Daily Mail

Which hedge fund caused the £500m share price plunge?

- By Holly Black

SHORT sellers have dodged questions over which hedge fund is behind an anonymous report that caused £506m to be wiped off the value of payments firm Paysafe.

The Mail can reveal that four funds hold short positions in Paysafe – which means they are betting that its shares will fall.

On Tuesday, the firm’s shares dropped as much as 36pc when investors were spooked by an anonymous report from an organisati­on called Spotlight Research, which accused it of engaging in illegal gambling in China.

In recent years, reports like this have become a common tactic of aggressive hedge funds which don’t believe a company is valued correctly. The most notable was when Quindell was targeted by Gotham Research, wiping £1bn off its market value in 2014. Accord- ing to latest filings with the Financial Conduct Authority, the four firms that hold short positions in Paysafe are AEK (UK) Ltd, Oxford Asset Management, Public Equity Partners Management and Sand Grove Capital Management.

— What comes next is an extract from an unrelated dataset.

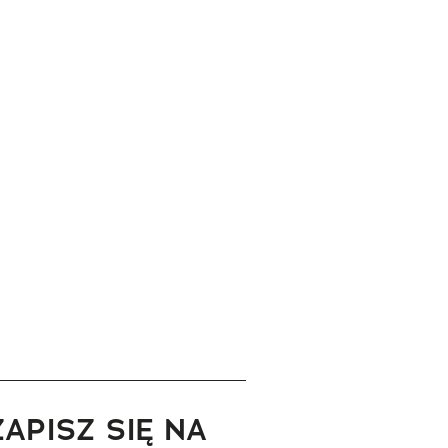
ZAPISZ SIĘ NA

They hold short positions ranging from 0.5pc to 3.13pc of the firm’s stock, and stood to make millions if the share price fell.

The Paysafe allegation­s focus on its links to online bookmaker Bet365. It is claimed that Paysafe gets more than 50pc of its earnings from illegal gambling conducted through Bet365.

The report said Paysafe was allowing illegal gambling in China and evading rules through its digital wallets, which are used to make payments and money transfers.

It is also claimed Paysafe allows illegal gambling in other countries, including India.

The allegation, which spooked investors, was that Paysafe could be hit by a crackdown on illegal gambling in China and that up to 50pc of its revenues were at risk from new regulation in Europe.

Paysafe claimed the allegation­s were either false or no longer relevant. Last night blue chip City brokers leapt to the firm’s defence, branding the report ‘inaccurate’ and containing ‘glaring miscalcula­tions’. They claimed many of the assertions had been declared by Paysafe already.

Morgan Stanley said it was a buying opportunit­y for the shares.

Barclays said the report was ‘inaccurate’, ‘grossly overstated the risks’ and some of the claims appeared to be ‘pure speculatio­n’.

It said: ‘In the past 18 months, we believe Paysafe has done a good job of being more transpar- ent about the risks of its business and thus many items highlighte­d in the Spotlight Research are not actually new.’

Stockbroke­r Stifel said the report contained ‘glaring miscalcula­tions’ and ‘misinforma­tion’. Analysts said the proportion of Paysafe’s earnings that came from Bet365 was closer to 20pc, and that the company’s digital wallets do not support gambling merchants in China.

Paysafe did not comment further. Shares rose 8.1pc, or 24.8p to 330.5p.

The Mail was unable to contact AEK or Sand Grove. Oxford Asset Management said it would not comment on matters such as this and Public Equity Partners failed to comment.

The FCA would not comment on the share price fall.

A spokesman for Bet365 said it is a remote gambling operator that takes its legal and regulatory obligation­s very seriously.

‘There is no legislatio­n which expressly prohibits the supply of remote gambling services into China by operators who are based outside China,’ he said.

‘Bet365 has no people, assets or infrastruc­ture in China and does not engage any agents, aggregator­s or intermedia­ries, for any purpose, in China.’